**Your assignment:**
Output exactly the lines from the one with "See the attached" through the last line of the data below, both included, and nothing more.

[Stored data]
★ ★ ★ ★ ★
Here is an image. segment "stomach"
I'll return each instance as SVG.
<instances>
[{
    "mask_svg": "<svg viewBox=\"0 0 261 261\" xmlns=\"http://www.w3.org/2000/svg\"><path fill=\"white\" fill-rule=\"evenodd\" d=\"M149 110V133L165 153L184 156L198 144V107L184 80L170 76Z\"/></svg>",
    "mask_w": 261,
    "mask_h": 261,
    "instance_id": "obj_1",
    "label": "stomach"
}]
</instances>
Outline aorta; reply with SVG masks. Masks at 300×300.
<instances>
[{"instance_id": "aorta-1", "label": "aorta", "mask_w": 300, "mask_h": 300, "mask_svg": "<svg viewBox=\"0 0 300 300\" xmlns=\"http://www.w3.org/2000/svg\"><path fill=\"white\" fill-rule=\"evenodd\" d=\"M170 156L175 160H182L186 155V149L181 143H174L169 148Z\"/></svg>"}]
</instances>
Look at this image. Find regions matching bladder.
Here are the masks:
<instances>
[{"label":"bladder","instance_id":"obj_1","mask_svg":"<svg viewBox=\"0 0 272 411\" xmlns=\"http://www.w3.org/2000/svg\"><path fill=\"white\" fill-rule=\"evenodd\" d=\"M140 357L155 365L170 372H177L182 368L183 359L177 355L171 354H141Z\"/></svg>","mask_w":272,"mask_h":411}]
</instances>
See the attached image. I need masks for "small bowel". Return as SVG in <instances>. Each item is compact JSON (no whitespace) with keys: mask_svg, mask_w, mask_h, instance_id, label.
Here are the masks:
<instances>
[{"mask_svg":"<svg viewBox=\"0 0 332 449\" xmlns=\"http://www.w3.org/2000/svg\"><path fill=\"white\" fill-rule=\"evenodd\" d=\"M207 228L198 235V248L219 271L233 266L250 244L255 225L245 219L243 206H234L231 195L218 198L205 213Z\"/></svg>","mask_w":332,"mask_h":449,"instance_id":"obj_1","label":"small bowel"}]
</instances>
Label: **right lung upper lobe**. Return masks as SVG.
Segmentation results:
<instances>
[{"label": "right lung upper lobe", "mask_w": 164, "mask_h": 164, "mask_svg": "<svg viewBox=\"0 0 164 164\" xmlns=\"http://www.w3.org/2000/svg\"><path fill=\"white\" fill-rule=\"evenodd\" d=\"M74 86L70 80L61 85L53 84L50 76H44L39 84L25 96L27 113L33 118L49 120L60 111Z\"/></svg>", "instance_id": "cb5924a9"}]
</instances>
★ ★ ★ ★ ★
**Exercise answer:**
See the attached image. I need masks for "small bowel". Return as SVG in <instances>. Each item is compact JSON (no whitespace) with keys: mask_svg, mask_w, mask_h, instance_id, label.
Here are the masks:
<instances>
[{"mask_svg":"<svg viewBox=\"0 0 332 449\" xmlns=\"http://www.w3.org/2000/svg\"><path fill=\"white\" fill-rule=\"evenodd\" d=\"M207 228L198 235V248L219 271L233 266L250 244L255 225L245 219L243 206H234L231 195L218 198L205 213Z\"/></svg>","mask_w":332,"mask_h":449,"instance_id":"obj_1","label":"small bowel"}]
</instances>
Label: **right lung upper lobe**. Return masks as SVG.
Segmentation results:
<instances>
[{"label": "right lung upper lobe", "mask_w": 164, "mask_h": 164, "mask_svg": "<svg viewBox=\"0 0 164 164\" xmlns=\"http://www.w3.org/2000/svg\"><path fill=\"white\" fill-rule=\"evenodd\" d=\"M74 86L70 80L61 85L53 84L50 76H44L39 84L25 96L27 113L33 118L49 120L60 111Z\"/></svg>", "instance_id": "cb5924a9"}]
</instances>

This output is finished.